Erfurt  Beim Fußball-Regionalligisten FC Rot-Weiß Erfurt hat sich der Verdacht des Bankrotts im Zuge des Insolvenzverfahrens nicht bestätigt.

Erfurter Steigerwaldstadion (Archivbild).

Erfurter Steigerwaldstadion (Archivbild).

Foto: Sascha Fromm

Die Staatsanwaltschaft Erfurt hat die Ermittlungen im Zuge des Insolvenzverfahrens beim Fußball-Regionalligisten FC Rot-Weiß Erfurt nach fast einem Jahr eingestellt. Das bestätigte ein Sprecher der Behörde, die wegen des Verdachts des Bankrotts tätig wurde.

Bereits im Sommer hatte Oberstaatsanwalt Hannes Grünseisen erklärt, der Anfangsverdacht habe sich nicht erhärtet. Nun ist die Akte geschlossen worden. Ermittelt wurde von Amts wegen.

Juristische Auseinandersetzungen als Folge der turbulenten Vergangenheit

Bei jedem Insolvenzverfahren sei es üblich, dass die Insolvenzakten der Ermittlungsbehörde zur Prüfung auf eventuelle Unregelmäßigkeiten übergeben werden. Dies sei im Fall des Fußballclubs durch das Amtsgericht Erfurt geschehen, hieß es.

Rechtsstreit mit früherem Trainer Stefan Emmerling

Am 13. April 2018 hatte der mit 6,8 Millionen Euro verschuldete Verein einen Insolvenzantrag gestellt. Der Viertligist befindet sich jedoch trotz neuer Investoren und einer im Sommer gegründeten Spielbetriebs GmbH nach wie vor in juristischen Auseinandersetzungen als Folge der turbulenten Vergangenheit. Zuletzt erlitt der Club eine Niederlage im Rechtsstreit mit dem früheren Trainer Stefan Emmerling.

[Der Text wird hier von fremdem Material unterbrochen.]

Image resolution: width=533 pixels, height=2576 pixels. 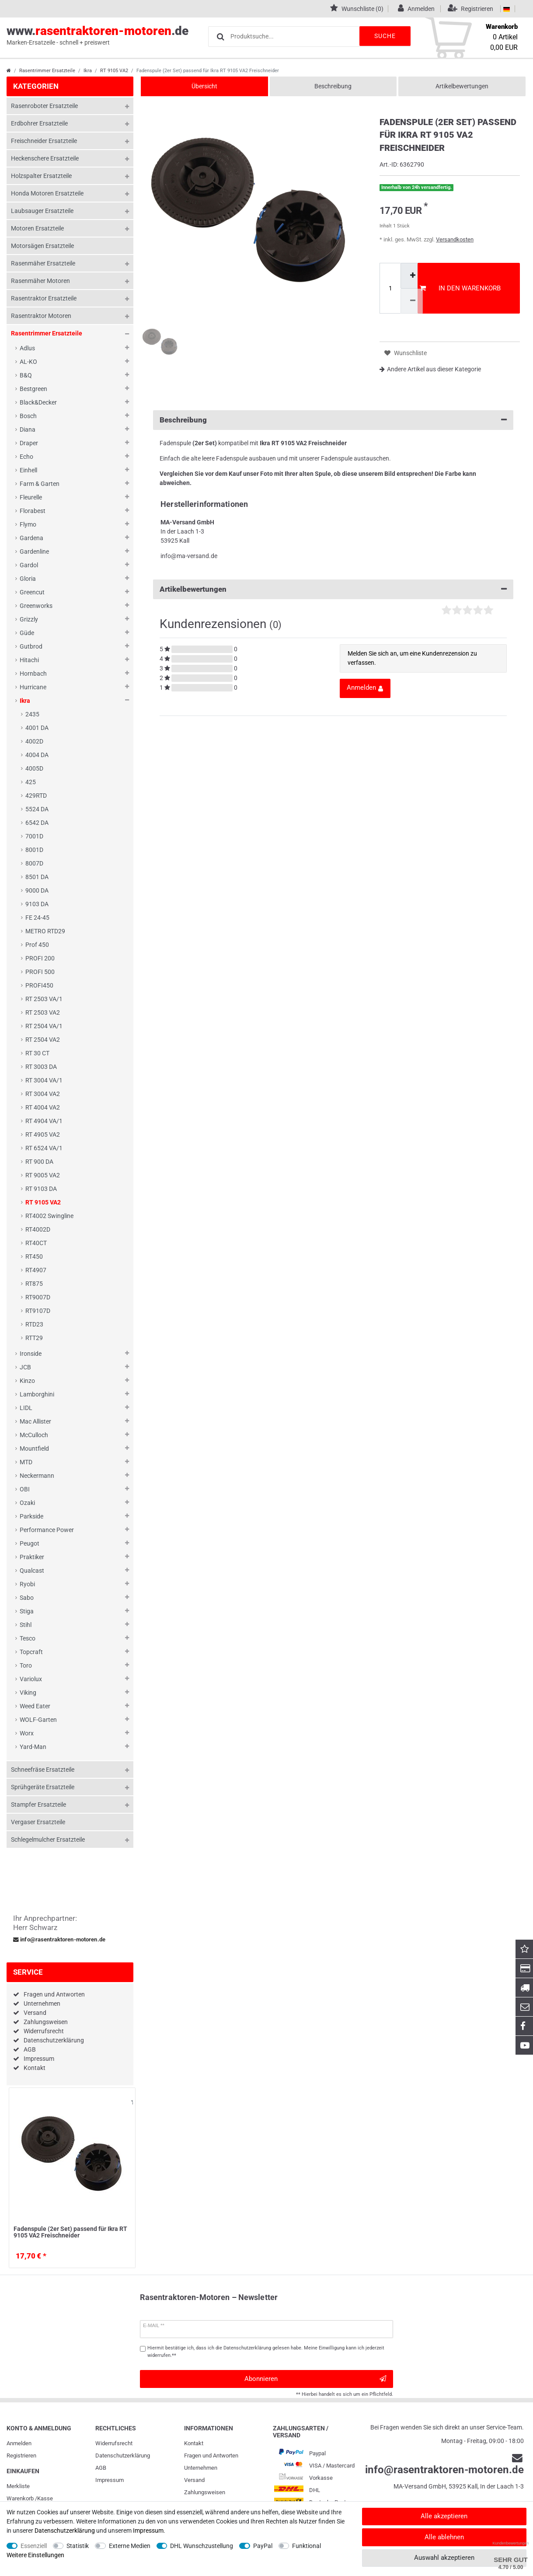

Das Gericht bewertete dessen Kündigung als rechtswidrig. Der 53-Jährige bestätigte, dass das Urteil in der vergangenen Woche seinem Anwalt zugestellt worden sei. Angeblich muss Erfurt nun 70.000 Euro nachzahlen. „Für mich ist das Kapitel FC Rot-Weiß lange erledigt“, sagte Emmerling, dem im Sommer 2018 gekündigt worden war. In erster Instanz hatte das Amtsgericht Erfurt bereits vor einem Jahr die Kündigung des bis Juni 2019 laufenden Vertrages für unwirksam erklärt. Emmerling ist inzwischen wieder beim niedersächsischen Oberligisten Kickers Emden tätig.

Ex-Sportdirektor Bornemann wehrt sich gegen die Kündigung

Eine Entscheidung im Streit mit Oliver Bornemann soll am 7. November fallen. Der Ex-Sportdirektor wehrt sich gegen die Kündigung zum 30. April 2019. Er verwies im Oktober bei einer Verhandlung vor dem Landesarbeitsgericht auf einen von beiden Seiten schriftlich fixierten Vertrag mit einer Laufzeit bis 30. Juni 2020 mit einer Option für ein weiteres Jahr, der ein Kündigungsrecht ausgeschlossen hat. Dagegen argumentiert der FC Rot-Weiß, dass im Zuge der Insolvenz durchaus eine Trennung möglich gewesen sei und der Posten des Sportdirektors weggefallen ist.